* What to do *
Extract the text of every entry below exactly; leave images out.

* Material for this task *
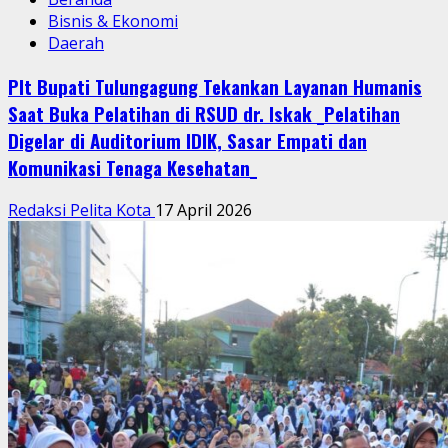
Bisnis & Ekonomi
Daerah
Plt Bupati Tulungagung Tekankan Layanan Humanis
Saat Buka Pelatihan di RSUD dr. Iskak _Pelatihan
Digelar di Auditorium IDIK, Sasar Empati dan
Komunikasi Tenaga Kesehatan_
Redaksi Pelita Kota
17 April 2026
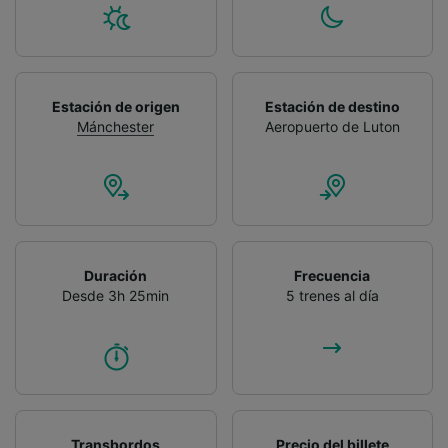
precisa. Analizar activamente las
características del dispositivo para su
identificación. Almacenar la información en un
dispositivo y/o acceder a ella. Publicidad y
contenido personalizados, medición de
Estación de origen
Estación de destino
publicidad y contenido, investigación de
Mánchester
Aeropuerto de Luton
audiencia y desarrollo de servicios.
Lista de asociados (proveedores)
Duración
Frecuencia
Desde 3h 25min
5 trenes al día
Transbordos
Precio del billete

* Task response *
Bisnis & Ekonomi
Daerah
Plt Bupati Tulungagung Tekankan Layanan Humanis
Saat Buka Pelatihan di RSUD dr. Iskak _Pelatihan
Digelar di Auditorium IDIK, Sasar Empati dan
Komunikasi Tenaga Kesehatan_
Redaksi Pelita Kota
17 April 2026
precisa. Analizar activamente las
características del dispositivo para su
identificación. Almacenar la información en un
dispositivo y/o acceder a ella. Publicidad y
contenido personalizados, medición de
Estación de origen
Estación de destino
publicidad y contenido, investigación de
Mánchester
Aeropuerto de Luton
audiencia y desarrollo de servicios.
Lista de asociados (proveedores)
Duración
Frecuencia
Desde 3h 25min
5 trenes al día
Transbordos
Precio del billete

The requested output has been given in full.